The review and the subsequent response were quickly shared across social media platforms, garnering praise for Mr Moroney's comments.

"It's so much better for you and more courageous for the punter to tell you face to face any grievances so that you can work it out with them there and then, which I know you guys would, fair and square. There's too many keyboard warriors and therefore bullies in this day and age," said Freya Cheffers.

Another customer said when a problem arose with her Burger Baby order, staff were only too happy to solve it.

"Instead of jumping on to give a negative review, we jumped on the phone to let you know," she said.

"And guess what? Your staff apologised profusely for the mistake and organised for a replacement to be sent which arrived within ten minutes of our phone call. Everyone was happy. It's not hard to talk like adults when you have a problem with something."
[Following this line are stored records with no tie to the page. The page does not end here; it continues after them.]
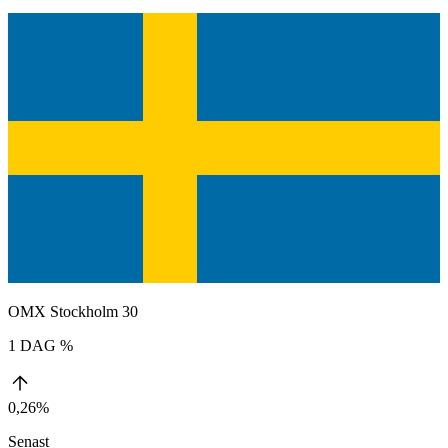
OMX Stockholm 30
1 DAG %
0,26%
Senast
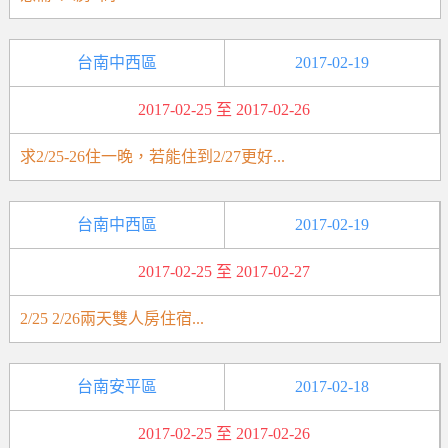
台南中西區
2017-02-19
2017-02-25 至 2017-02-26
求2/25-26住一晚，若能住到2/27更好...
台南中西區
2017-02-19
2017-02-25 至 2017-02-27
2/25 2/26兩天雙人房住宿...
台南安平區
2017-02-18
2017-02-25 至 2017-02-26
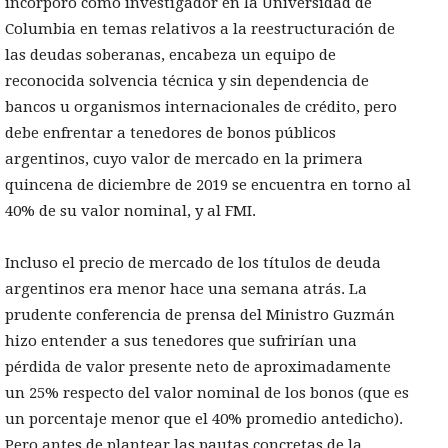
incorporó como investigador en la Universidad de
Columbia en temas relativos a la reestructuración de
las deudas soberanas, encabeza un equipo de
reconocida solvencia técnica y sin dependencia de
bancos u organismos internacionales de crédito, pero
debe enfrentar a tenedores de bonos públicos
argentinos, cuyo valor de mercado en la primera
quincena de diciembre de 2019 se encuentra en torno al
40% de su valor nominal, y al FMI.
Incluso el precio de mercado de los títulos de deuda
argentinos era menor hace una semana atrás. La
prudente conferencia de prensa del Ministro Guzmán
hizo entender a sus tenedores que sufrirían una
pérdida de valor presente neto de aproximadamente
un 25% respecto del valor nominal de los bonos (que es
un porcentaje menor que el 40% promedio antedicho).
Pero antes de plantear las pautas concretas de la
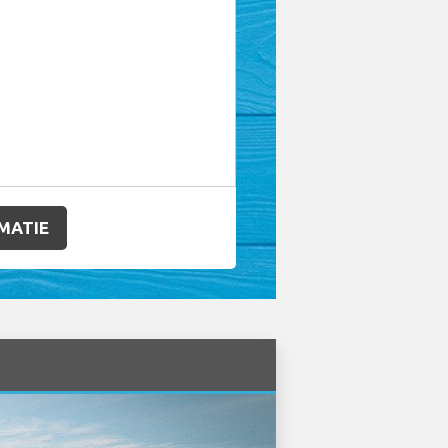
MATIE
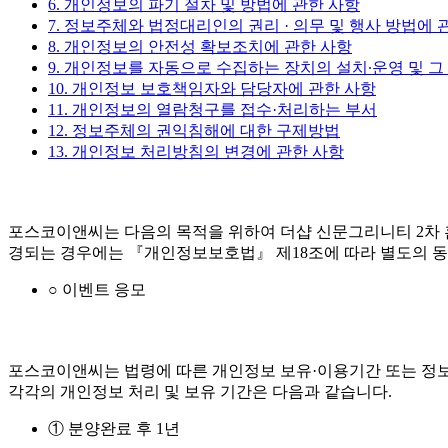
6. 개인정보의 파기 절차 및 방법에 관한 사항
7. 정보주체와 법정대리인의 권리 · 의무 및 행사 방법에 
8. 개인정보의 안전성 확보조치에 관한 사항
9. 개인정보를 자동으로 수집하는 장치의 설치∙운영 및 그
10. 개인정보 보호책임자와 담당자에 관한 사항
11. 개인정보의 열람청구를 접수·처리하는 부서
12. 정보주체의 권익침해에 대한 구제방법
13. 개인정보 처리방침의 변경에 관한 사항
포스코이앤씨는 다음의 목적을 위하여 더샵 신문그리니티 2차 
경되는 경우에는 『개인정보보호법』 제18조에 따라 별도의 동
○ 이벤트 응모
포스코이앤씨는 법령에 따른 개인정보 보유·이용기간 또는 정보
각각의 개인정보 처리 및 보유 기간은 다음과 같습니다.
① 분양완료 후 1년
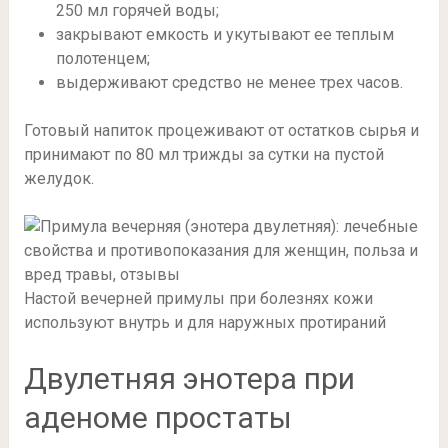
250 мл горячей воды;
закрывают емкость и укутывают ее теплым
полотенцем;
выдерживают средство не менее трех часов.
Готовый напиток процеживают от остатков сырья и
принимают по 80 мл трижды за сутки на пустой
желудок.
Настой вечерней примулы при болезнях кожи
используют внутрь и для наружных протираний
Двулетняя энотера при
аденоме простаты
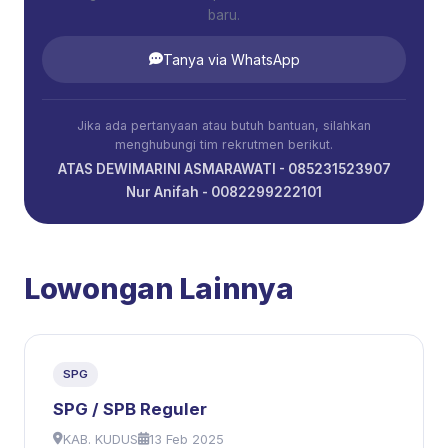
baru.
Tanya via WhatsApp
Jika ada pertanyaan atau butuh bantuan, silahkan
menghubungi tim rekrutmen berikut.
ATAS DEWIMARINI ASMARAWATI - 085231523907
Nur Anifah - 0082299222101
Lowongan Lainnya
SPG
SPG / SPB Reguler
KAB. KUDUS
13 Feb 2025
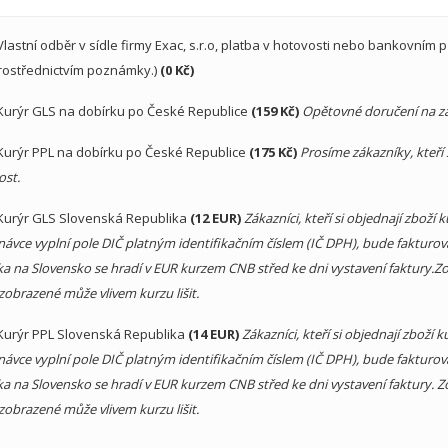
Vlastní odběr v sídle firmy Exac, s.r.o, platba v hotovosti nebo bankovním
rostřednictvím poznámky.)
(0 Kč)
Kurýr GLS na dobírku po České Republice
(159 Kč)
Opětovné doručení na zá
Kurýr PPL na dobírku po České Republice
(175 Kč)
Prosíme zákazníky, kteří 
ost.
Kurýr GLS Slovenská Republika
(12 EUR)
Zákazníci, kteří si objednají zboží
ávce vyplní pole DIČ platným identifikačním číslem (IČ DPH), bude fakturov
a na Slovensko se hradí v EUR kurzem CNB střed ke dni vystavení faktury.Zo
zobrazené může vlivem kurzu lišit.
Kurýr PPL Slovenská Republika
(14 EUR)
Zákazníci, kteří si objednají zboží
ávce vyplní pole DIČ platným identifikačním číslem (IČ DPH), bude fakturov
a na Slovensko se hradí v EUR kurzem CNB střed ke dni vystavení faktury. Z
zobrazené může vlivem kurzu lišit.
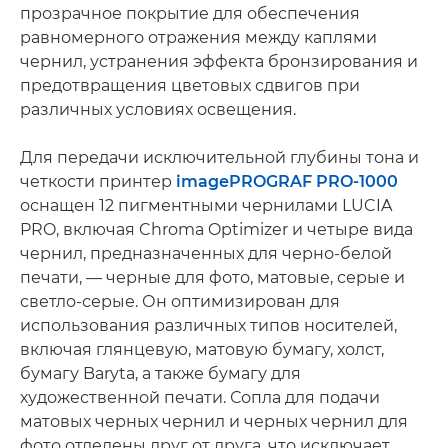
прозрачное покрытие для обеспечения
равномерного отражения между каплями
чернил, устранения эффекта бронзирования и
предотвращения цветовых сдвигов при
различных условиях освещения.
Для передачи исключительной глубины тона и
четкости принтер
imagePROGRAF PRO-1000
оснащен 12 пигментными чернилами LUCIA
PRO, включая Chroma Optimizer и четыре вида
чернил, предназначенных для черно-белой
печати, — черные для фото, матовые, серые и
светло-серые. Он оптимизирован для
использования различных типов носителей,
включая глянцевую, матовую бумагу, холст,
бумагу Baryta, а также бумагу для
художественной печати. Сопла для подачи
матовых черных чернил и черных чернил для
фото отделены друг от друга, что исключает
Sana Turnock said Mr Moroney had created a "template" for small business to follow in dealing with negativity online.

"It was an intelligent response outlining in a balanced way why the review wasn't valid or fair.

"You have provided a great example for others in small business to follow, especially if they are scared to offer a reply or don't know how to respond when someone offers a poor comment or review without context."

Mr Moroney said the Burger Baby crew were battling to adapt on a daily basis as were all local businesses.

"We are desperate to make revenue and survive and this is balanced by the need to deliver our experience.

"As we redefine what that means through the lens of the current state of play, friction points will occur and we will keep doing our best and keep on improving and adapting."